The majority opinion, written by Justice Neil Gorsuch, found both the Lemon test and its “endorsement” update to be inadequate. Instead, the justices ruled that courts should evaluate a challenged governmental action based on our nation’s “historical practices and understandings”; in other words, whether the state was attempting to impose a particular religious view through the coercive legal mechanisms used by an established church. Based on this, government actions are unconstitutional which force people to attend services of an established church, deny government jobs to those not belonging to such a church, require all clergy to be licensed by the state church or lose their right to preach, and so forth. This test, which the lower courts are now applying, “distinguishes between real threat and mere shadow,” as Justice Arthur Goldberg wrote in 1963’s Abington School District v. Schempp.
Contrary to Lemon, such a test would not have barred FDR from praying for success on D-Day given that no government edict required people to tune in to his broadcast, people did not lose their government jobs for not listening to him pray, and no one needed to seek any sort of government permit to advocate an alternative message, regardless of how unpopular such a message might have been.
And this is for good reason: as the court would likely be aware, FDR followed a long tradition of Congress and presidents calling the nation to prayer in times of war. The Continental Congress issued at least 16 such proclamations between 1775 and 1783. For example, on May 15, 1776, George Washington issued an order, reminding his troops that
The Continental Congress having ordered, Friday, [May] 17 Instant to be observed as a day of “fasting, humiliation and prayer, humbly to supplicate the mercy of Almighty God, that it would please him to pardon all our manifold sins and transgressions, and to prosper the Arms of the United Colonies, and finally, establish the peace and freedom of America, upon a solid and lasting foundation”–The General commands all officers, and soldiers, to pay strict obedience to the Orders of the Continental Congress, and by their unfeigned, and pious observance of their religious duties, incline the Lord, and Giver of Victory, to prosper our arms.

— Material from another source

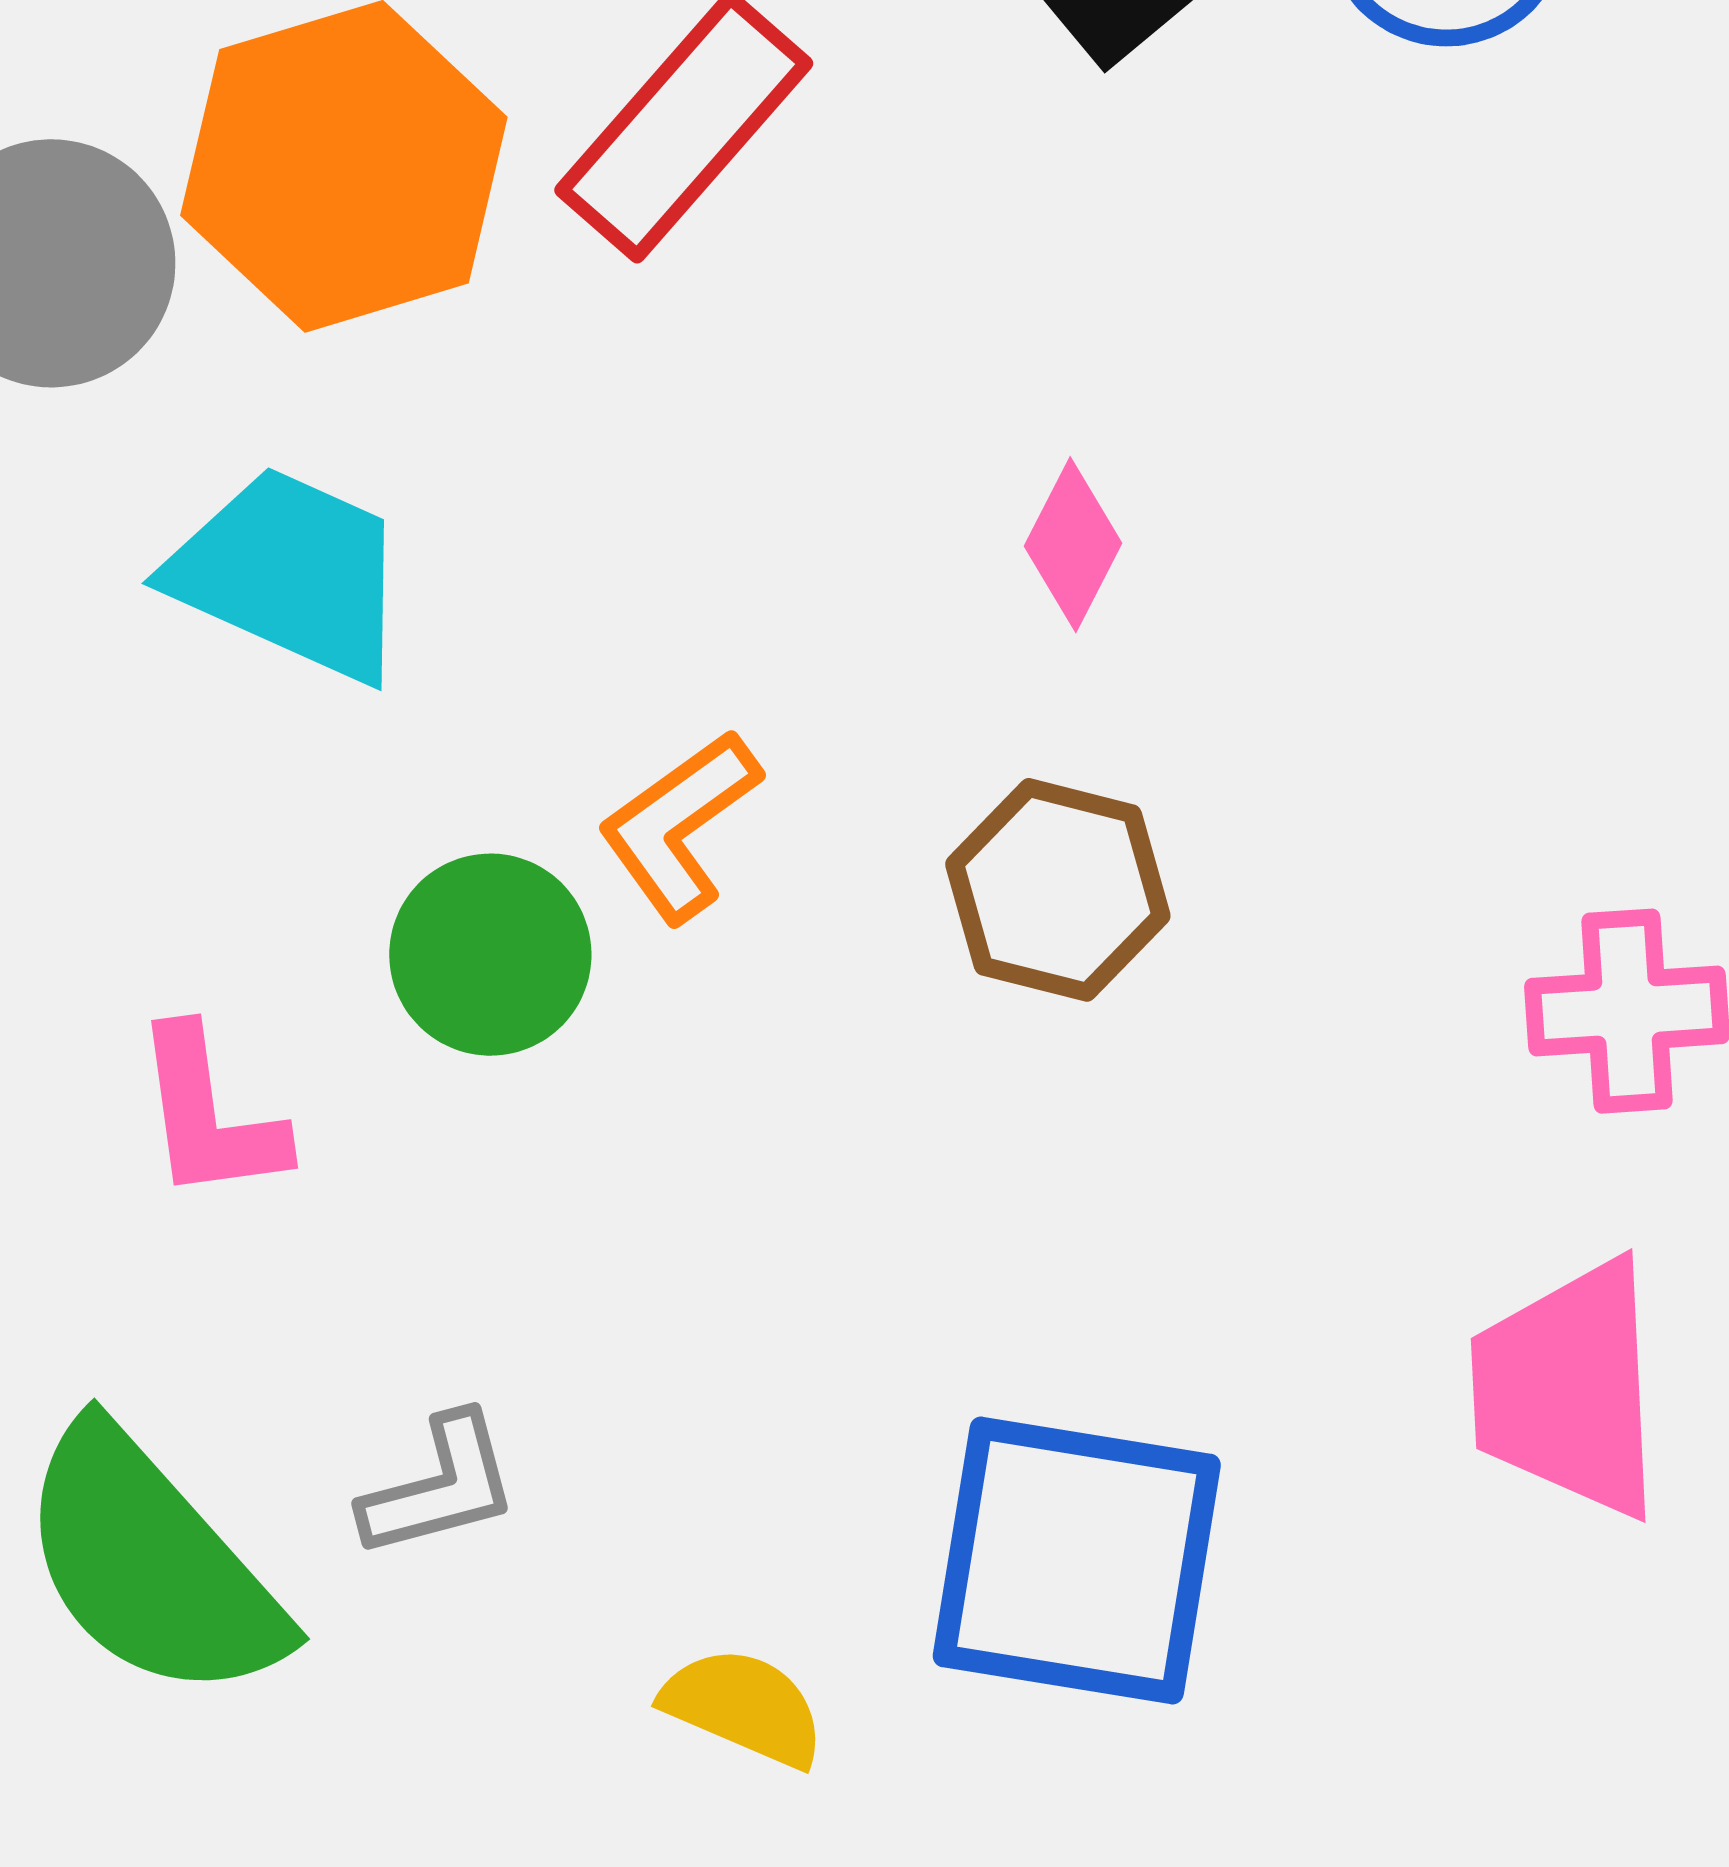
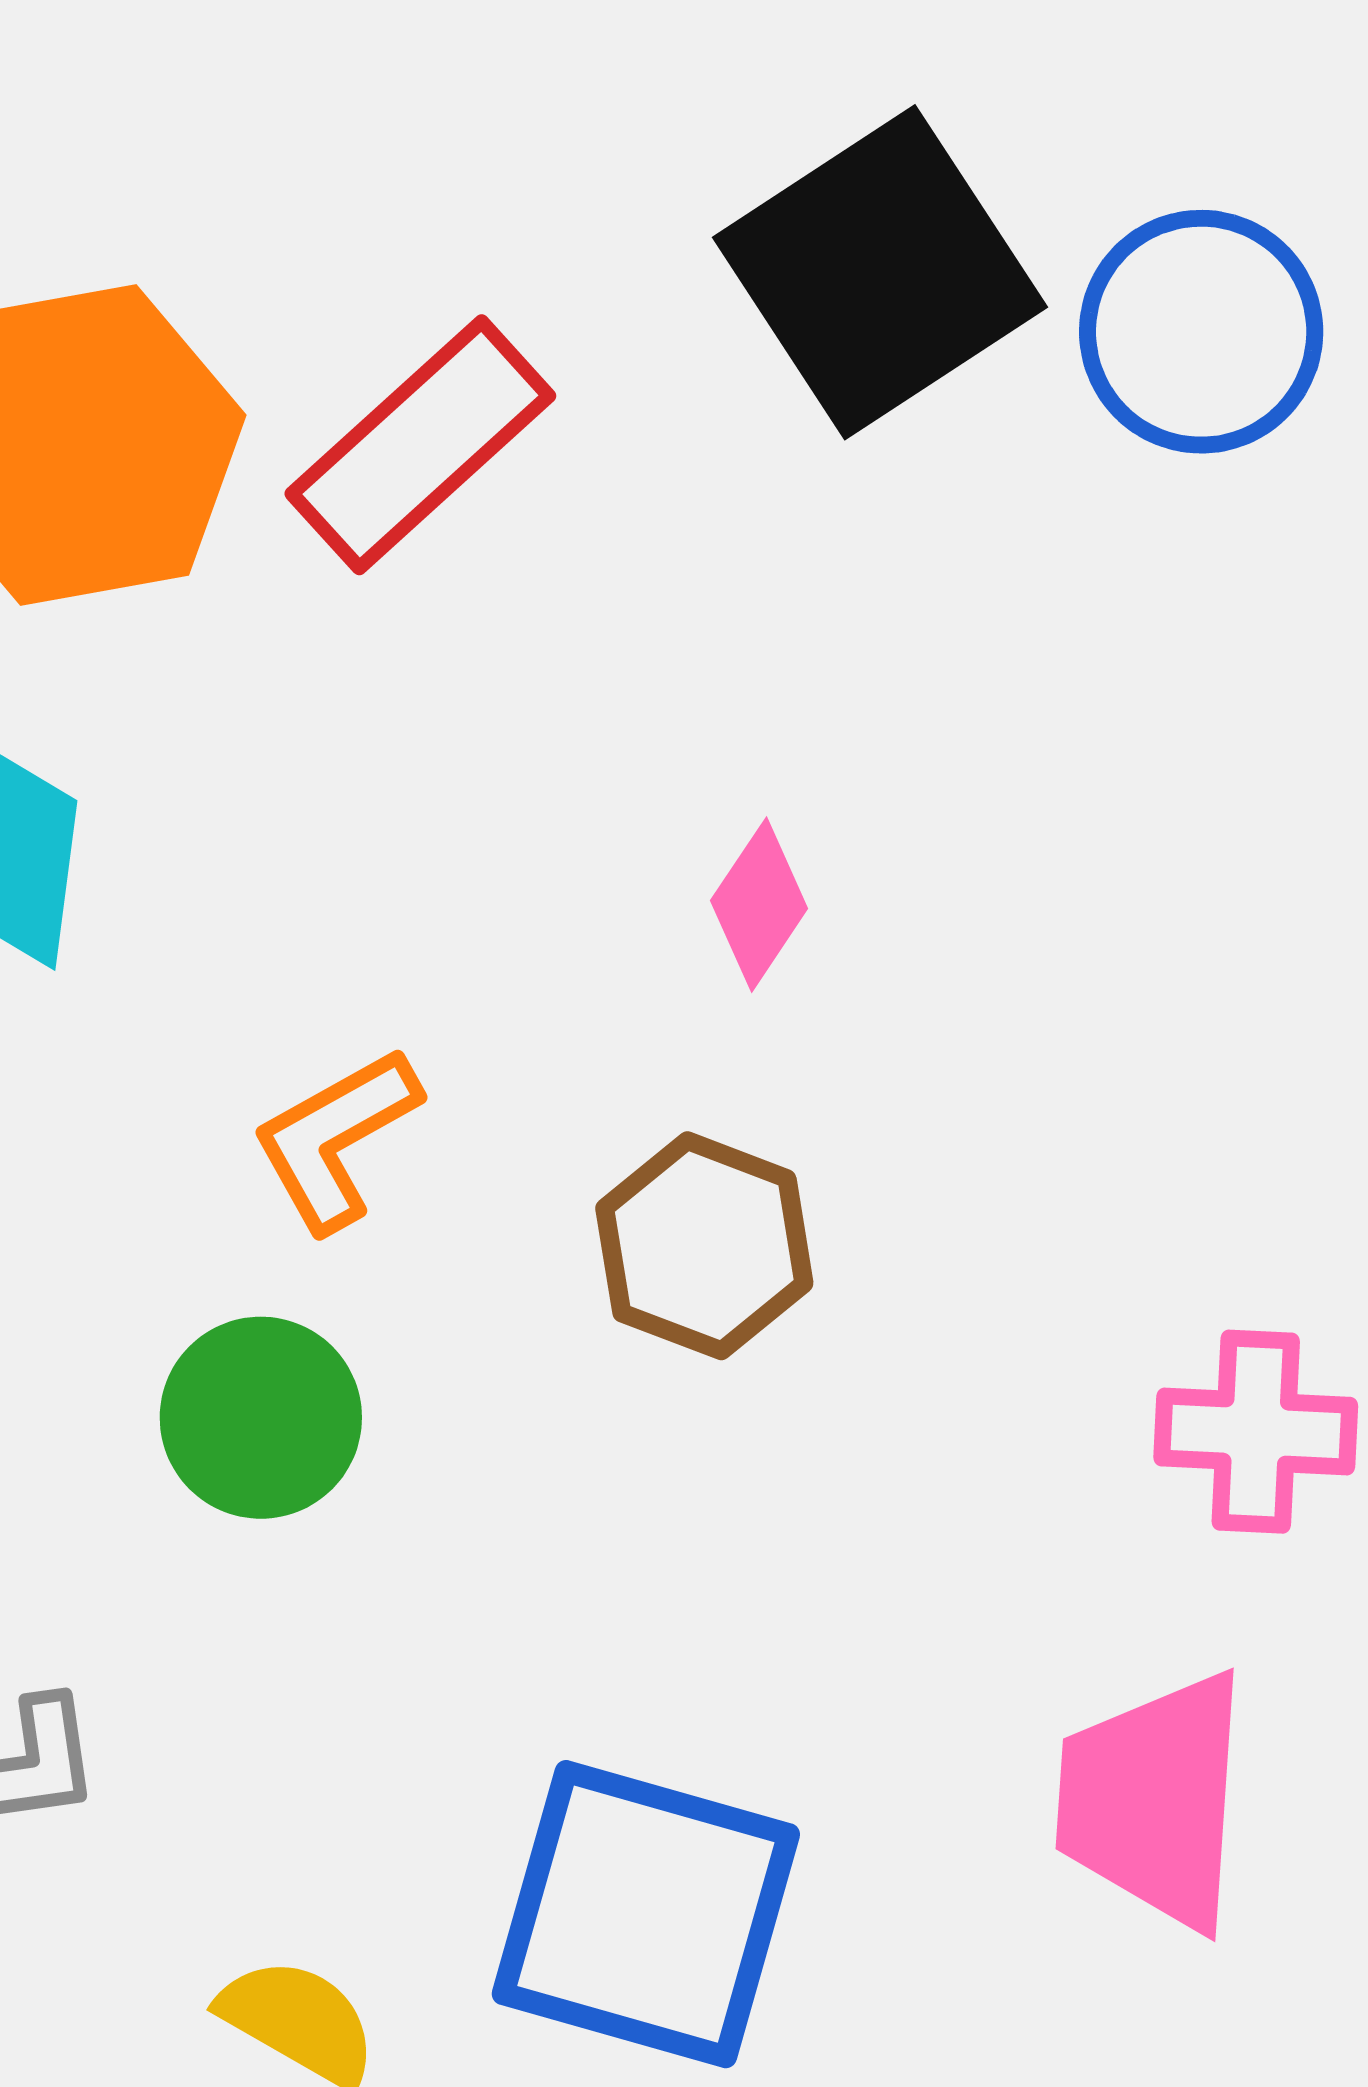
green circle: (490, 955) -> (261, 1418), moved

During the Civil War, on March 30, 1863, President Abraham Lincoln responded to a Senate resolution and issued a proclamation calling for “a day of National prayer and humiliation,” to confess the nation’s collective sins, so that God would “pardon our national sins,” end the punishment of the civil war, and “restor[e] our now divided and suffering Country, to its former happy condition of unity and peace.”
On D-Day, Roosevelt, and millions of Americans instinctively felt that they needed divine help for victory. FDR could have urged Americans to simply send positive thoughts to the troops storming the beaches of Normandy. But most people realize how flimsy and inadequate that would have been. To many, appealing to the eternal God for help was the only natural thing to do.
So Roosevelt did just that, offering prayer, rooted in the historical practices of our nation, which asked Americans to join together absent any government coercion, punishment or penalties, to seek God’s help to liberate the millions suffering in Europe who could not free themselves. FDR’s actions did not violate the establishment clause.